Das Gegnerdesign ist alles andere als facettenreich. In Windeseile werdet ihr euch an der Dämonenschar satt gesehen haben.

Geiz ist nicht geil
Das gilt leider auch für den großen Rest von „NeverDead“, das so etwas wie eine schlechte Mischung aus „Too Human“ und „Stranglehold“ darstellt – ohnehin nicht gerade die Perlen ihrer jeweiligen Genres. Um es ohne Nerd-Querverweise auf Spiele, die sowieso kaum einer kennt, zu sagen: „NeverDead“ verquickt Schusswaffengebrauch mit Nahkampf-Metzeleien und kommt in beiden Bereichen auf keinen blutroten Armstumpf…ähh…grünen Ast. In Sachen „Balleraction“ setzt Rebellion gänzlich aufs Run-and-Gun-Prinzip und verzichtet auf ein Deckungssystem. Bryce nimmt es mit der abwechslungsarmen Feindesschar (in den ersten Stunden bekommt ihr es mit einer Hand voll Gegnertypen zu tun) generell immer mit zwei Wummen gleichzeitig auf. Dabei muss es sich nicht um Bleispritzen gleichen Typs handeln. Der grimmige Dämonenjäger kann die Höllenbrut beispielsweise mit einer Kombination aus Schrot- und Pistolenkugeln durchlöchern.
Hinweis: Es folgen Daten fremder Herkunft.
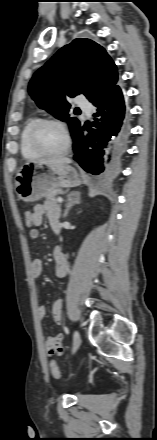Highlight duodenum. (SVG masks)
I'll use <instances>...</instances> for the list:
<instances>
[{"label":"duodenum","instance_id":"obj_1","mask_svg":"<svg viewBox=\"0 0 157 440\" xmlns=\"http://www.w3.org/2000/svg\"><path fill=\"white\" fill-rule=\"evenodd\" d=\"M54 232H55L56 234H58V233H59V228H58V229H55Z\"/></svg>","mask_w":157,"mask_h":440}]
</instances>
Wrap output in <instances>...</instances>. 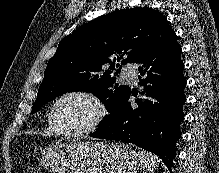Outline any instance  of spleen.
<instances>
[{
    "label": "spleen",
    "instance_id": "3e777b00",
    "mask_svg": "<svg viewBox=\"0 0 219 173\" xmlns=\"http://www.w3.org/2000/svg\"><path fill=\"white\" fill-rule=\"evenodd\" d=\"M138 157L141 167L146 171L153 173L159 166L160 159L153 153L140 150L138 151Z\"/></svg>",
    "mask_w": 219,
    "mask_h": 173
}]
</instances>
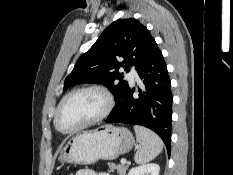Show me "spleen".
<instances>
[{"instance_id":"spleen-1","label":"spleen","mask_w":233,"mask_h":175,"mask_svg":"<svg viewBox=\"0 0 233 175\" xmlns=\"http://www.w3.org/2000/svg\"><path fill=\"white\" fill-rule=\"evenodd\" d=\"M134 131L140 145L134 157L137 164L147 163L160 154L163 142L155 132L137 125L134 126Z\"/></svg>"}]
</instances>
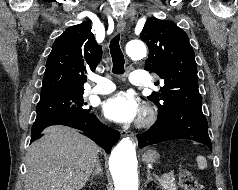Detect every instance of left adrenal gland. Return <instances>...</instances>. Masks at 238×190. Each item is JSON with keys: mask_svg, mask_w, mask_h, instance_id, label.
I'll return each instance as SVG.
<instances>
[{"mask_svg": "<svg viewBox=\"0 0 238 190\" xmlns=\"http://www.w3.org/2000/svg\"><path fill=\"white\" fill-rule=\"evenodd\" d=\"M150 181H155V180L151 177L150 170L147 169V180H146L145 184L147 185Z\"/></svg>", "mask_w": 238, "mask_h": 190, "instance_id": "a2214340", "label": "left adrenal gland"}]
</instances>
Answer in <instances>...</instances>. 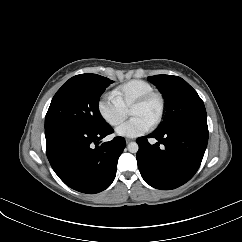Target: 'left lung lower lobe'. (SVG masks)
I'll use <instances>...</instances> for the list:
<instances>
[{"label":"left lung lower lobe","instance_id":"0a47b994","mask_svg":"<svg viewBox=\"0 0 242 242\" xmlns=\"http://www.w3.org/2000/svg\"><path fill=\"white\" fill-rule=\"evenodd\" d=\"M205 120L183 122L163 131H154L136 141L138 168L143 179L152 187L175 189L189 181L197 172L208 142ZM156 138L151 145L147 138ZM160 144L164 148H160Z\"/></svg>","mask_w":242,"mask_h":242}]
</instances>
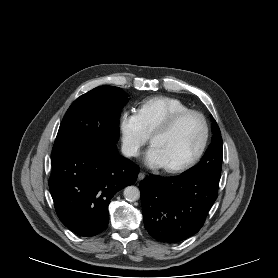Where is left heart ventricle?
<instances>
[{"label": "left heart ventricle", "instance_id": "obj_1", "mask_svg": "<svg viewBox=\"0 0 278 278\" xmlns=\"http://www.w3.org/2000/svg\"><path fill=\"white\" fill-rule=\"evenodd\" d=\"M203 136V127L196 116H188L168 133L154 137V145L165 166L179 164L190 158L198 149Z\"/></svg>", "mask_w": 278, "mask_h": 278}]
</instances>
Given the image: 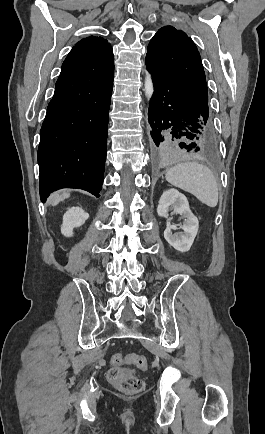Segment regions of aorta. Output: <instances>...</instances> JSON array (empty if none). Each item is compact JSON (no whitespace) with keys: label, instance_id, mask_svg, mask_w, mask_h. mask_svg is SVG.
Here are the masks:
<instances>
[{"label":"aorta","instance_id":"aorta-1","mask_svg":"<svg viewBox=\"0 0 265 434\" xmlns=\"http://www.w3.org/2000/svg\"><path fill=\"white\" fill-rule=\"evenodd\" d=\"M144 92L147 100H151L154 92V86H153L151 74H149V72H146Z\"/></svg>","mask_w":265,"mask_h":434}]
</instances>
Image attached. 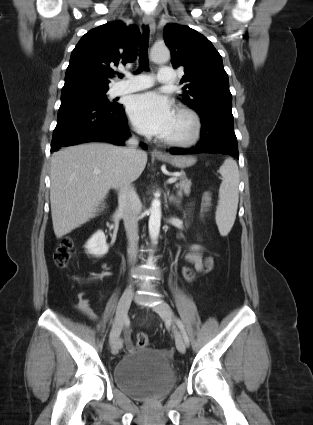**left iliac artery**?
Here are the masks:
<instances>
[{"label":"left iliac artery","instance_id":"44dca946","mask_svg":"<svg viewBox=\"0 0 313 425\" xmlns=\"http://www.w3.org/2000/svg\"><path fill=\"white\" fill-rule=\"evenodd\" d=\"M177 325H178V327H179V329L182 333V336H183V339H184L186 345H189V337H188L186 330L184 328V325H183V323L180 319H177Z\"/></svg>","mask_w":313,"mask_h":425}]
</instances>
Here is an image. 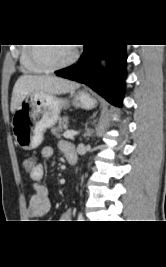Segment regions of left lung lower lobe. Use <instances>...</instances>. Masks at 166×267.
Returning a JSON list of instances; mask_svg holds the SVG:
<instances>
[{
  "label": "left lung lower lobe",
  "instance_id": "obj_1",
  "mask_svg": "<svg viewBox=\"0 0 166 267\" xmlns=\"http://www.w3.org/2000/svg\"><path fill=\"white\" fill-rule=\"evenodd\" d=\"M105 58L107 68L100 66ZM126 45H85L81 61L56 75L83 83L111 104L121 106L126 79Z\"/></svg>",
  "mask_w": 166,
  "mask_h": 267
}]
</instances>
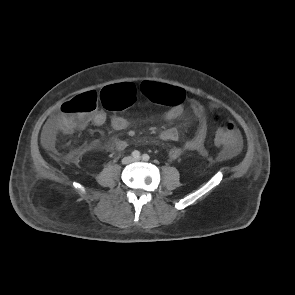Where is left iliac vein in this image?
Returning a JSON list of instances; mask_svg holds the SVG:
<instances>
[{"label": "left iliac vein", "instance_id": "1", "mask_svg": "<svg viewBox=\"0 0 295 295\" xmlns=\"http://www.w3.org/2000/svg\"><path fill=\"white\" fill-rule=\"evenodd\" d=\"M140 159L138 158V159H135V161H139Z\"/></svg>", "mask_w": 295, "mask_h": 295}]
</instances>
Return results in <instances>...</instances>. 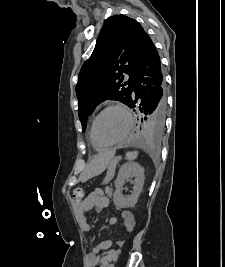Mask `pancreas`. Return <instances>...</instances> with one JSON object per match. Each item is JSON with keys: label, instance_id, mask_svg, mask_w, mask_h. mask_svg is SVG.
Returning a JSON list of instances; mask_svg holds the SVG:
<instances>
[{"label": "pancreas", "instance_id": "pancreas-1", "mask_svg": "<svg viewBox=\"0 0 225 267\" xmlns=\"http://www.w3.org/2000/svg\"><path fill=\"white\" fill-rule=\"evenodd\" d=\"M116 165H117V160L113 159L110 161L108 169H107V175L103 180V184H108L114 177L115 175V169H116Z\"/></svg>", "mask_w": 225, "mask_h": 267}]
</instances>
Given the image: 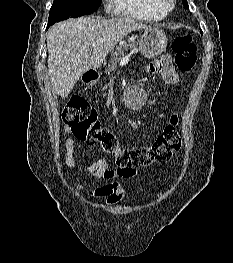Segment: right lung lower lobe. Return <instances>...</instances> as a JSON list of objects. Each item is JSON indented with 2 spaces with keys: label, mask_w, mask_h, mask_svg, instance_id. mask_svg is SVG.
<instances>
[{
  "label": "right lung lower lobe",
  "mask_w": 233,
  "mask_h": 263,
  "mask_svg": "<svg viewBox=\"0 0 233 263\" xmlns=\"http://www.w3.org/2000/svg\"><path fill=\"white\" fill-rule=\"evenodd\" d=\"M53 24H54V23H52V22H48L47 28H48L49 26L53 25Z\"/></svg>",
  "instance_id": "98d812e1"
}]
</instances>
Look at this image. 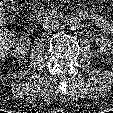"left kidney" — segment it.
I'll return each instance as SVG.
<instances>
[{"label":"left kidney","instance_id":"obj_1","mask_svg":"<svg viewBox=\"0 0 113 113\" xmlns=\"http://www.w3.org/2000/svg\"><path fill=\"white\" fill-rule=\"evenodd\" d=\"M95 42L100 52L113 55V44L109 38L105 36H98L95 39Z\"/></svg>","mask_w":113,"mask_h":113}]
</instances>
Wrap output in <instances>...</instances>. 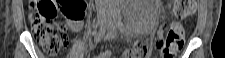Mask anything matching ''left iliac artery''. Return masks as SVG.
<instances>
[{"instance_id":"obj_1","label":"left iliac artery","mask_w":225,"mask_h":58,"mask_svg":"<svg viewBox=\"0 0 225 58\" xmlns=\"http://www.w3.org/2000/svg\"><path fill=\"white\" fill-rule=\"evenodd\" d=\"M115 19V23H116V26L118 27V29L121 31V32H125V28H124V25L123 23L121 22V19L119 17H116L114 18Z\"/></svg>"}]
</instances>
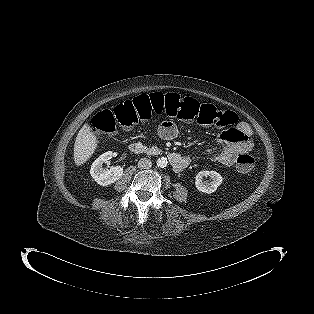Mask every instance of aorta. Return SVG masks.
<instances>
[{
  "label": "aorta",
  "mask_w": 314,
  "mask_h": 314,
  "mask_svg": "<svg viewBox=\"0 0 314 314\" xmlns=\"http://www.w3.org/2000/svg\"><path fill=\"white\" fill-rule=\"evenodd\" d=\"M157 166L160 167V168H164L167 166L168 164V160L166 157H161L157 160Z\"/></svg>",
  "instance_id": "1"
}]
</instances>
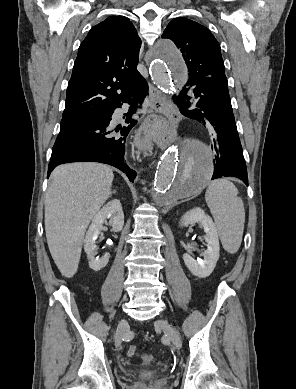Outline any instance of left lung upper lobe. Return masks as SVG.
<instances>
[{
	"mask_svg": "<svg viewBox=\"0 0 296 389\" xmlns=\"http://www.w3.org/2000/svg\"><path fill=\"white\" fill-rule=\"evenodd\" d=\"M162 38L171 39L180 49L189 71L187 82L226 78L220 45L203 25L187 18L173 19Z\"/></svg>",
	"mask_w": 296,
	"mask_h": 389,
	"instance_id": "1",
	"label": "left lung upper lobe"
}]
</instances>
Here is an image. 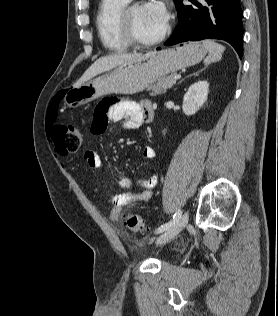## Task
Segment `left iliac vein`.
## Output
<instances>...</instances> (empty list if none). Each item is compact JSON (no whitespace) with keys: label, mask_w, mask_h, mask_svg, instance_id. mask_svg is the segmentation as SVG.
Segmentation results:
<instances>
[{"label":"left iliac vein","mask_w":278,"mask_h":316,"mask_svg":"<svg viewBox=\"0 0 278 316\" xmlns=\"http://www.w3.org/2000/svg\"><path fill=\"white\" fill-rule=\"evenodd\" d=\"M188 219H189L188 213L185 212L172 227H170L168 230H166L163 234H161L157 238L156 244L160 245V244L166 243L172 238H174L176 235H178L187 225Z\"/></svg>","instance_id":"left-iliac-vein-1"}]
</instances>
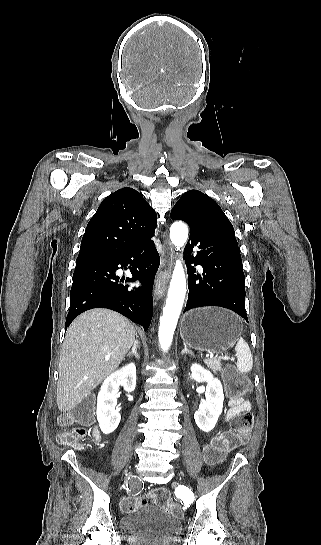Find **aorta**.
Here are the masks:
<instances>
[{
  "instance_id": "aorta-1",
  "label": "aorta",
  "mask_w": 321,
  "mask_h": 545,
  "mask_svg": "<svg viewBox=\"0 0 321 545\" xmlns=\"http://www.w3.org/2000/svg\"><path fill=\"white\" fill-rule=\"evenodd\" d=\"M188 238L187 226L179 221L170 228V239L177 251L184 247ZM186 294V277L181 260H177L172 274L168 297L163 315L160 318L158 331L159 343L163 351H167L172 343L176 325L183 307Z\"/></svg>"
}]
</instances>
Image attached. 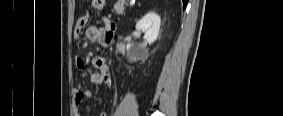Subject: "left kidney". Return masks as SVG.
<instances>
[{
  "label": "left kidney",
  "instance_id": "left-kidney-1",
  "mask_svg": "<svg viewBox=\"0 0 283 116\" xmlns=\"http://www.w3.org/2000/svg\"><path fill=\"white\" fill-rule=\"evenodd\" d=\"M160 17L155 12H149L136 24V29L144 32L145 42L134 46L133 44L128 45L125 50L129 61H138L147 59L149 54L146 48V43L149 45L156 41L159 29H160Z\"/></svg>",
  "mask_w": 283,
  "mask_h": 116
}]
</instances>
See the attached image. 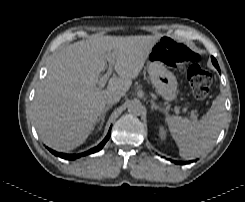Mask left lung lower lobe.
<instances>
[{
  "label": "left lung lower lobe",
  "mask_w": 245,
  "mask_h": 202,
  "mask_svg": "<svg viewBox=\"0 0 245 202\" xmlns=\"http://www.w3.org/2000/svg\"><path fill=\"white\" fill-rule=\"evenodd\" d=\"M172 162H175V161H172ZM176 164H180V165H183V164H187L188 162H175Z\"/></svg>",
  "instance_id": "0a47b994"
}]
</instances>
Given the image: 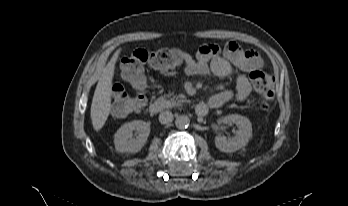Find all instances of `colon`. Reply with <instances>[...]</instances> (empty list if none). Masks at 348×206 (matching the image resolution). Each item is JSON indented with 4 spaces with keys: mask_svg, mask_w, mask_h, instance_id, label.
<instances>
[{
    "mask_svg": "<svg viewBox=\"0 0 348 206\" xmlns=\"http://www.w3.org/2000/svg\"><path fill=\"white\" fill-rule=\"evenodd\" d=\"M216 47L218 51L219 47ZM185 55L176 49H158L148 51L136 49L121 61L123 78L131 85L135 93H128L124 87L116 83L113 89V112L117 115L134 114L145 105V89L147 86L144 68L149 65L159 71H169L184 63ZM249 80L254 90L260 96V106L269 110L272 105L274 77L263 71L254 70L249 74Z\"/></svg>",
    "mask_w": 348,
    "mask_h": 206,
    "instance_id": "1",
    "label": "colon"
}]
</instances>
Wer höhere Feuerraten bevorzugt, bearbeitet das schleimige Gesocks gleichzeitig mit Sturmgewehr und Maschinenpistole.
Das mag jetzt nach einem extrem umfangreichen Waffenarsenal klingen, aber in Wirklichkeit gibt das Spiel euch nur in seltenen Fällen neue Waffen in die Hand. In der ersten Stunde des Abenteuers durften wir uns nur mit Bryces Pistolen den Weg durch die Dämonenscharen freischießen. Und „NeverDead“ hält dieses Geizen mit neuem Bleispielzeug bis zum Ende aufrecht. Wären die Auseinandersetzungen mit den Feinden, von denen übrigens nur die wenigsten den Umgang mit Knarren beherrschen, fordernd und abwechslungsreich, könnte man über Rebellions Knausrigkeit ein wenig hinwegsehen. Nur leider fallen die Dämonen-Dates so unterhaltsam und enervierend aus, wie ein „Musikantenstadl“-Marathon – nur eben nicht mit so einem großen Schleimmonster-Aufgebot wie in der volkstümlichen Abendshow. Der Teufel steckt dabei schon in ganz elementaren Bestandteilen des Spiels, wie beispielsweise der Steuerung. Bryces zwei Fadenkreuze, die sich automatisch einander annähern sobald ein Feind in sein Visier gerät, lassen sich nur sehr schwammig ausrichten. Dies sorgt besonders in engen Korridoren für jede Menge Frust, weil die Kamera hier gerne mal an Objekten hängen bleibt. Hinzu kommt, dass die Dämonen Blei fressen wie Zielscheiben beim Schützenfest. Während ihr ein Magazin nach dem anderem in die Höllenbrut abfeuert, wandern deren Lebensbalken im Schneckentempo nach unten. Besonders nervig, wenn das Spiel euch immer und immer wieder Gegner aus Dämonennestern vor die Füße kotzt.